- **Work instruction**
Take every line from the data that has the word "Senior" in it.

- **Given entries**
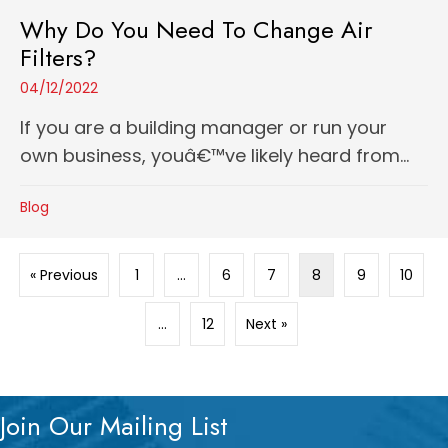
Why Do You Need To Change Air
Filters?
04/12/2022
If you are a building manager or run your
own business, youâ€™ve likely heard from...
Blog
« Previous
1
…
6
7
8
9
10
…
12
Next »
Join Our Mailing List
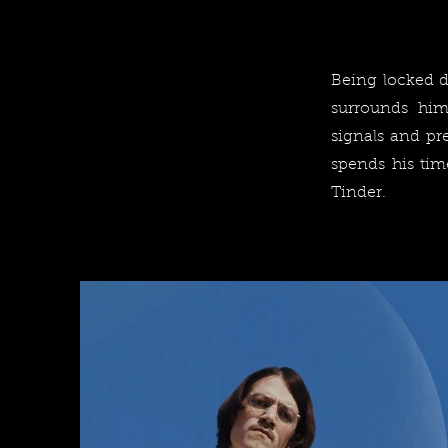
Being locked do
surrounds him
signals and pr
spends his tim
Tinder.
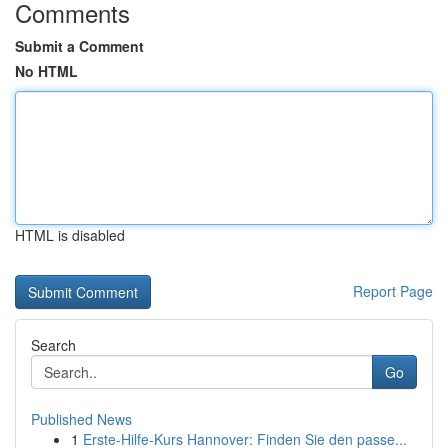
Comments
Submit a Comment
No HTML
HTML is disabled
Report Page
Search
Go
Published News
1
Erste-Hilfe-Kurs Hannover: Finden Sie den passe...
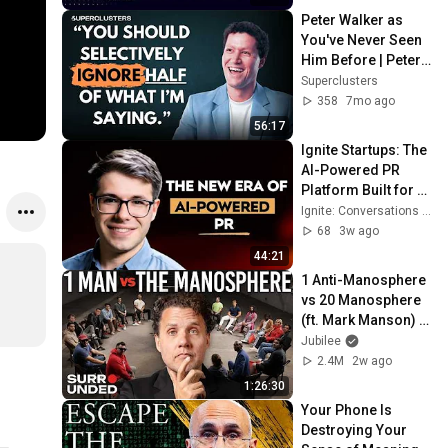
Peter Walker as 
You've Never Seen 
Him Before | Peter 
Walker | 
Superclusters
Superclusters | 
358
7mo ago
S6PSE3
56:17
Ignite Startups: The 
AI-Powered PR 
Platform Built for 
Startups with Misha 
Ignite: Conversations on Startups, VC, and Society
Makara | Ep283
68
3w ago
44:21
1 Anti-Manosphere 
vs 20 Manosphere 
(ft. Mark Manson) | 
Surrounded
Jubilee
2.4M
2w ago
1:26:30
Your Phone Is 
Destroying Your 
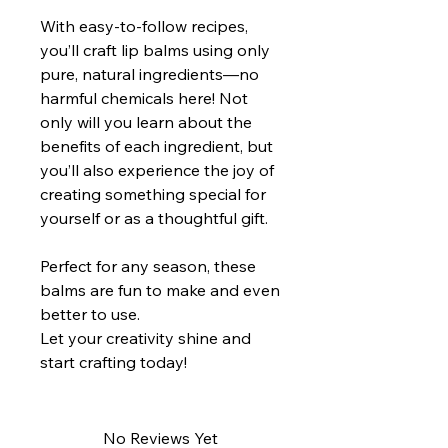
With easy-to-follow recipes,
you’ll craft lip balms using only
pure, natural ingredients—no
harmful chemicals here! Not
only will you learn about the
benefits of each ingredient, but
you’ll also experience the joy of
creating something special for
yourself or as a thoughtful gift.
Perfect for any season, these
balms are fun to make and even
better to use.
Let your creativity shine and
start crafting today!
No Reviews Yet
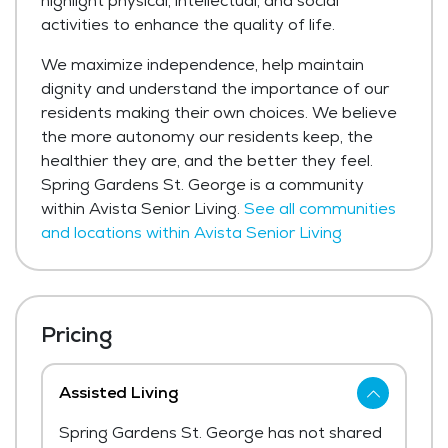
highlight physical, intellectual, and social
activities to enhance the quality of life.
We maximize independence, help maintain
dignity and understand the importance of our
residents making their own choices. We believe
the more autonomy our residents keep, the
healthier they are, and the better they feel.
Spring Gardens St. George is a community
within Avista Senior Living.
See all communities
and locations within Avista Senior Living
Pricing
Assisted Living
Spring Gardens St. George has not shared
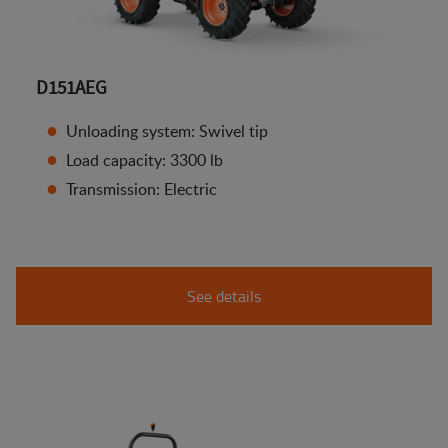
D151AEG
Unloading system: Swivel tip
Load capacity: 3300 lb
Transmission: Electric
See details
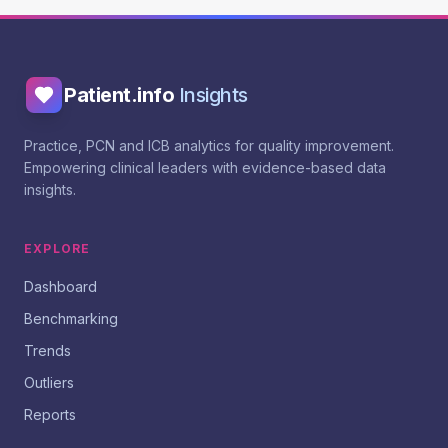
Patient.info
Insights
Practice, PCN and ICB analytics for quality improvement.
Empowering clinical leaders with evidence-based data
insights.
EXPLORE
Dashboard
Benchmarking
Trends
Outliers
Reports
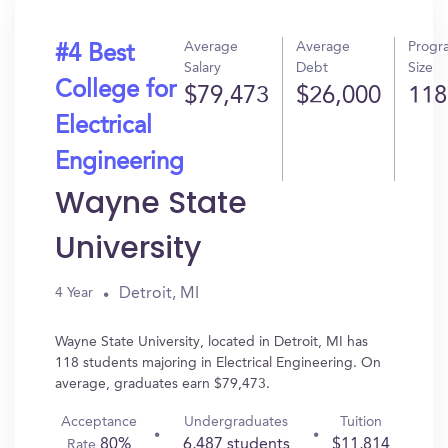
Average
Average
Progr
#4 Best
Salary
Debt
Size
College for
$79,473
$26,000
118
Electrical
Engineering
Wayne State
University
Detroit, MI
4 Year
Wayne State University, located in Detroit, MI has
118 students majoring in Electrical Engineering. On
average, graduates earn $79,473.
Acceptance
Undergraduates
Tuition
80%
6,487 students
$11,814
Rate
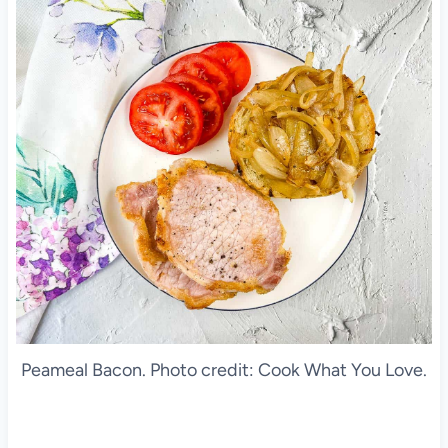
Peameal Bacon. Photo credit: Cook What You Love.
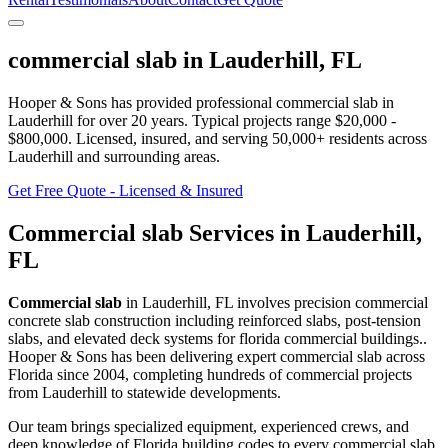
commercial slab
in
Lauderhill
,
FL
Hooper & Sons has provided professional
commercial slab
in
Lauderhill
for over 20 years.
Typical projects range $20,000 -
$800,000.
Licensed, insured, and serving
50,000+
residents
across
Lauderhill and surrounding areas
.
Get Free Quote - Licensed & Insured
Commercial slab
Services in
Lauderhill
,
FL
Commercial slab
in
Lauderhill
,
FL
involves
precision commercial
concrete slab construction including reinforced slabs, post-tension
slabs, and elevated deck systems for florida commercial buildings.
.
Hooper & Sons has been delivering expert
commercial slab
across
Florida since 2004, completing hundreds of commercial projects
from
Lauderhill
to statewide developments.
Our team brings specialized equipment, experienced crews, and
deep knowledge of Florida building codes to every commercial slab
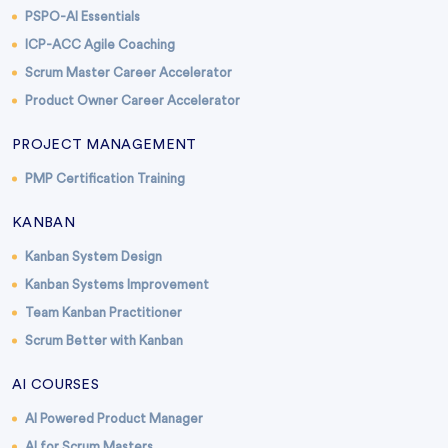
PSPO-AI Essentials
ICP-ACC Agile Coaching
Scrum Master Career Accelerator
Product Owner Career Accelerator
PROJECT MANAGEMENT
PMP Certification Training
KANBAN
Kanban System Design
Kanban Systems Improvement
Team Kanban Practitioner
Scrum Better with Kanban
AI COURSES
AI Powered Product Manager
AI for Scrum Masters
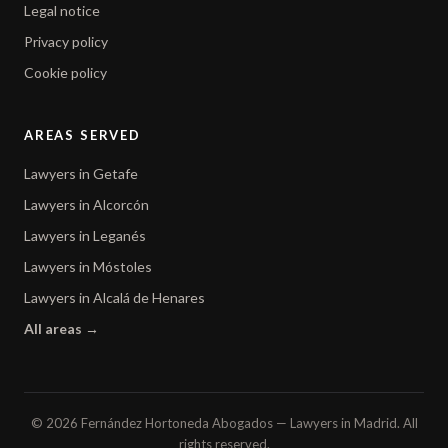
Legal notice
Privacy policy
Cookie policy
AREAS SERVED
Lawyers in Getafe
Lawyers in Alcorcón
Lawyers in Leganés
Lawyers in Móstoles
Lawyers in Alcalá de Henares
All areas →
© 2026 Fernández Hortoneda Abogados — Lawyers in Madrid. All
rights reserved.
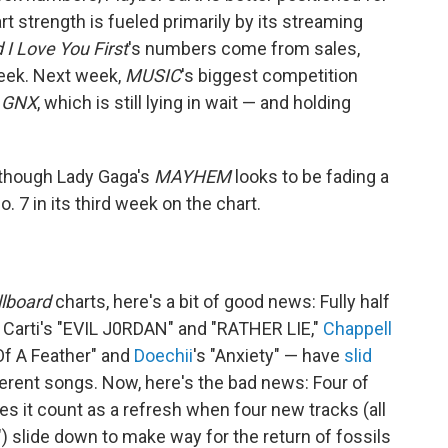
art strength is fueled primarily by its streaming
d I Love You First
's numbers come from sales,
week. Next week,
MUSIC
's biggest competition
s
GNX
, which is still lying in wait — and holding
, though Lady Gaga's
MAYHEM
looks to be fading a
. 7 in its third week on the chart.
llboard
charts, here's a bit of good news: Fully half
i Carti's "EVIL J0RDAN" and "RATHER LIE,"
Chappell
 Of A Feather" and
Doechii
's "Anxiety" — have
slid
erent songs. Now, here's the bad news: Four of
Does it count as a refresh when four new tracks (all
) slide down to make way for the return of fossils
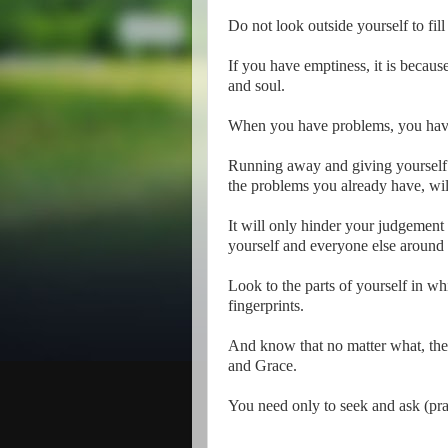
Do not look outside yourself to fil
If you have emptiness, it is becaus
and soul.
When you have problems, you have 
Running away and giving yourself a
the problems you already have, wil
It will only hinder your judgement
yourself and everyone else around
Look to the parts of yourself in w
fingerprints.
And know that no matter what, the 
and Grace.
You need only to seek and ask (pra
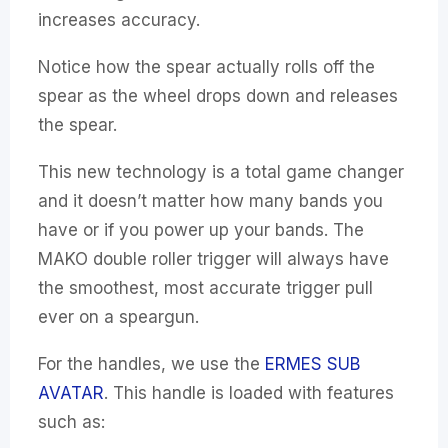
increases accuracy.
Notice how the spear actually rolls off the
spear as the wheel drops down and releases
the spear.
This new technology is a total game changer
and it doesn’t matter how many bands you
have or if you power up your bands. The
MAKO double roller trigger will always have
the smoothest, most accurate trigger pull
ever on a speargun.
For the handles, we use the
ERMES SUB
AVATAR
. This handle is loaded with features
such as:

- **Task answer**
within Avista Senior Living.
and locations within Avista Senior Living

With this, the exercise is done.